With AlphaFold achieving high-accuracy tertiary structure prediction for most single-chain proteins (monomers), the next major challenge in protein structure prediction is accurately modeling multi-chain protein complexes (multimers). We developed MULTICOM4, the latest version of the MULTICOM system, to improve protein complex structure prediction by integrating transformer-based AlphaFold2, diffusion model-based AlphaFold3, and our in-house techniques. These include protein complex stoichiometry prediction, diverse multiple sequence alignment (MSA) generation leveraging both sequence and structure comparison, modeling exception handling, and deep learning-based model quality assessment. MULTICOM4 was blindly evaluated in the 16th community-wide Critical Assessment of Techniques for Protein Structure Prediction (CASP16) in 2024. In Phase 0 of CASP16, where stoichiometry information was unavailable, MULTICOM predictors performed best, with MULTICOM_human achieving a TM-score of 0.752 and a DockQ score of 0.584 for top-ranked predictions on average. In Phase 1 of CASP16, with stoichiometry information provided, MULTICOM_human remained among the top predictors, attaining a TM-score of 0.797 and a DockQ score of 0.558 on average.
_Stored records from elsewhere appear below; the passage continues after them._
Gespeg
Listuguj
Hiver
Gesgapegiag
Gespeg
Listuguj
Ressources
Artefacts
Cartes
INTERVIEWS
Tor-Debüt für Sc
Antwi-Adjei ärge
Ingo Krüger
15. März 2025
The CASP16 results demonstrate that integrating complementary AlphaFold2 and 3 with enhanced MSA inputs, comprehensive model ranking, exception handling, and accurate stoichiometry prediction can effectively improve protein complex structure prediction.
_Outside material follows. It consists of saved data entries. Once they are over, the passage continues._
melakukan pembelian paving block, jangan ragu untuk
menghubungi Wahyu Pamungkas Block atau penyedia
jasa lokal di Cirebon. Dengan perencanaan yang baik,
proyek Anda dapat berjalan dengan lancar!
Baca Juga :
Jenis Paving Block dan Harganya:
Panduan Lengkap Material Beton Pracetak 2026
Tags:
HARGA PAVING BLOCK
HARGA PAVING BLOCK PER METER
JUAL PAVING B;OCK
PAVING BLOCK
随着AlphaFold在大多数单链蛋白质(单体)的高精度三级结构预测方面取得成功,蛋白质结构预测的下一个主要挑战是对多链蛋白质复合物(多聚体)进行精确建模。我们开发了MULTICOM4,这是MULTICOM系统的最新版本,通过整合基于Transformer的AlphaFold2、基于扩散模型的AlphaFold3以及我们的内部技术来改进蛋白质复合物结构预测。这些技术包括蛋白质复合物化学计量预测、利用序列和结构比较生成多样的多序列比对(MSA)、建模异常处理以及基于深度学习的模型质量评估。MULTICOM4在2024年第16届全社区蛋白质结构预测技术关键评估(CASP16)中进行了盲测。在CASP16的第0阶段,化学计量信息不可用时,MULTICOM预测器表现最佳,MULTICOM_human在顶级预测中的平均TM分数为0.752,DockQ分数为0.584。在CASP16的第1阶段,提供了化学计量信息,MULTICOM_human仍然是顶级预测器之一,平均TM分数为0.797,DockQ分数为0.558。CASP16的结果表明,将互补的AlphaFold2和3与增强的MSA输入、全面的模型排名、异常处理和准确的化学计量预测相结合,可以有效地改进蛋白质复合物结构预测。